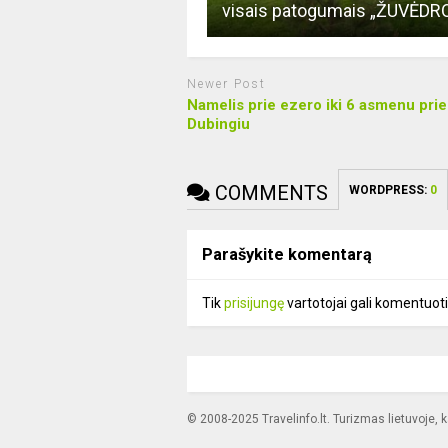
visais patogumais „ŽUVĖDR
Newer Post
Namelis prie ezero iki 6 asmenu prie
Dubingiu
COMMENTS
WORDPRESS:
0
Parašykite komentarą
Tik
prisijungę
vartotojai gali komentuoti
© 2008-2025 Travelinfo.lt. Turizmas lietuvoje, 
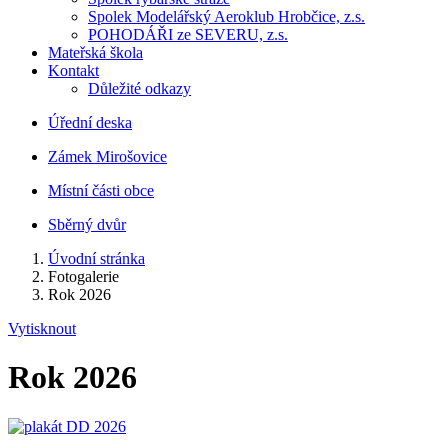
Spolek Modelářský Aeroklub Hrobčice, z.s.
POHODÁŘI ze SEVERU, z.s.
Mateřská škola
Kontakt
Důležité odkazy
Úřední deska
Zámek Mirošovice
Místní části obce
Sběrný dvůr
Úvodní stránka
Fotogalerie
Rok 2026
Vytisknout
Rok 2026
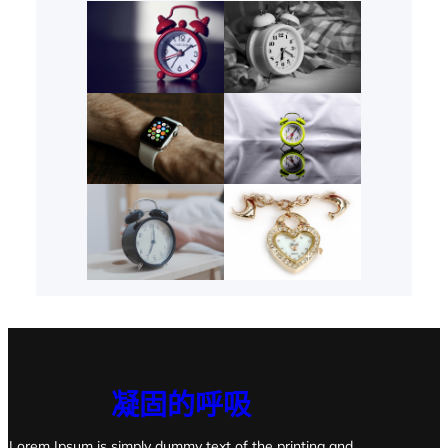
凝固的呼吸
Lorem Ipsum is simply dummy text of the printing and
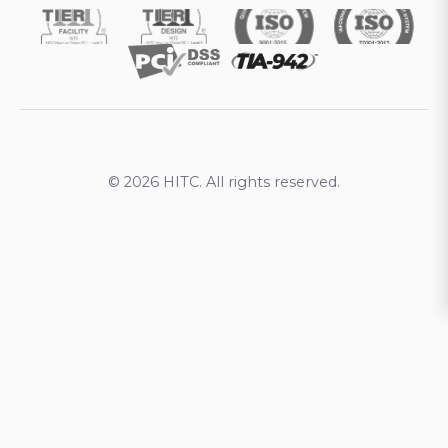
© 2026 HITC. All rights reserved.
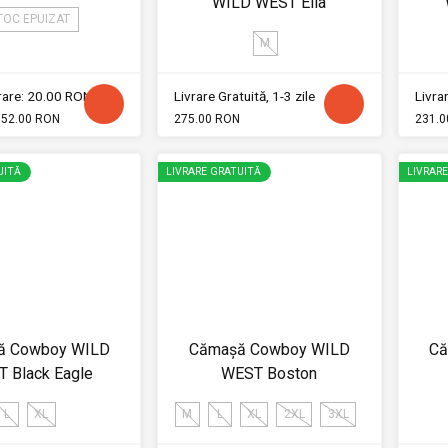
WILD WEST Ella
TOC EPUIZAT
M
vrare: 20.00 RON
Livrare Gratuită, 1-3 zile
Livrar
52.00 RON
275.00 RON
231.0
UITĂ
LIVRARE GRATUITĂ
LIVRAR
ă Cowboy WILD
Cămașă Cowboy WILD
Că
 Black Eagle
WEST Boston
L
XL
M
L
XL
2XL
3XL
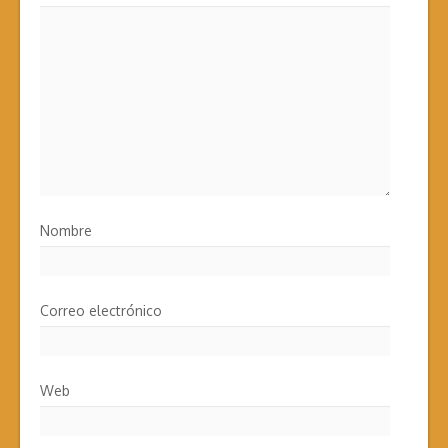
Nombre
Correo electrónico
Web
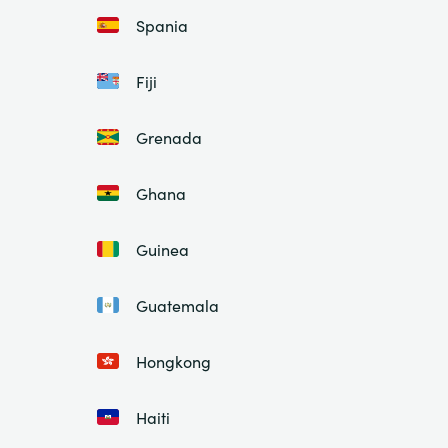
Spania
Fiji
Grenada
Ghana
Guinea
Guatemala
Hongkong
Haiti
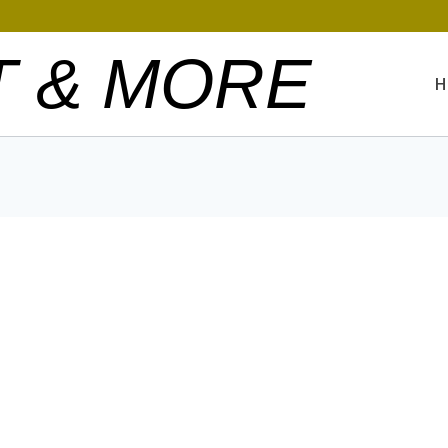
T & MORE
H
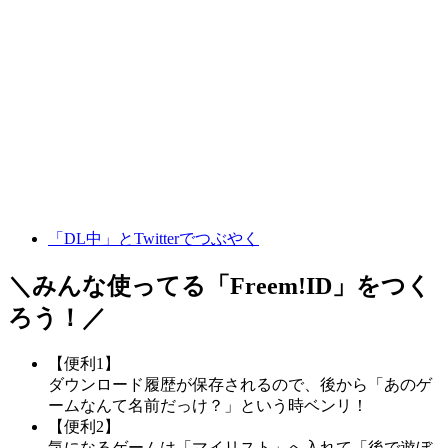
「DL中」とTwitterでつぶやく
＼みんな使ってる「
Freem!ID
」をつく
ろう！／
【便利1】
ダウンロード履歴が保存されるので、後から「あのゲ
ームなんて名前だっけ？」という時ベンリ！
【便利2】
気になるゲームは「マイリスト」へ入れて「後で遊ぼ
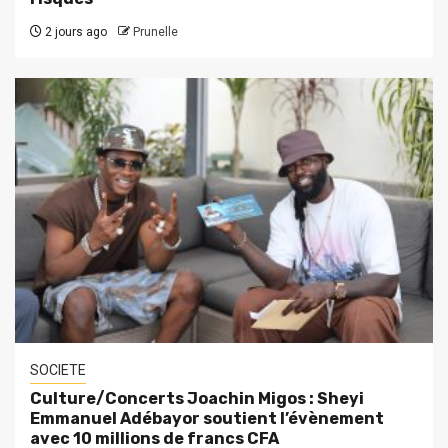
2 jours ago
Prunelle
SOCIETE
Culture/Concerts Joachin Migos : Sheyi
Emmanuel Adébayor soutient l’évènement
avec 10 millions de francs CFA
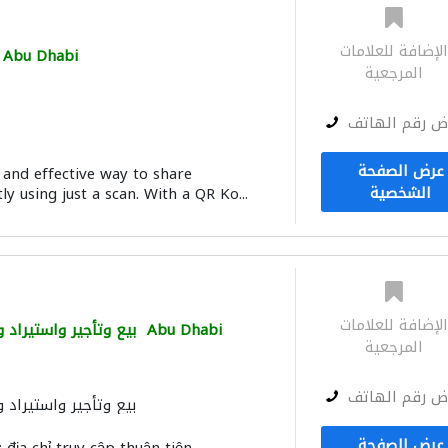
لإضافة للعلامات
Abu Dhabi
المرجعية
ض رقم الهاتف
عرض الصفحة
 and effective way to share
الشخصية
ly using just a scan. With a QR Ko...
لإضافة للعلامات
Abu Dhabi
بيع وتأجير واستيراد 
المرجعية
ض رقم الهاتف
بيع وتأجير واستيراد 
عرض الصفحة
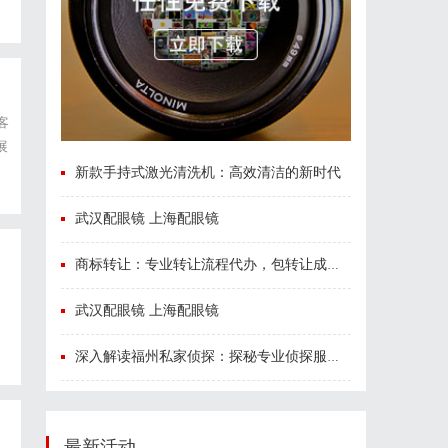
客
展
认
新款手持式激光清洗机：高效清洁的新时代
武汉配眼镜 上海配眼镜
商标转让：专业转让流程代办，包转让成功再付款
武汉配眼镜 上海配眼镜
深入解读福州私家侦探：探秘专业侦探服务的魅力与实用价值
最新活动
━━━━━━━━━━━━━━━━
**HOW TO COMPLETE THIS TASK:**
Among the entries, how many lines contain the word "WILD"? Give the number alone.

**REPLY:**
3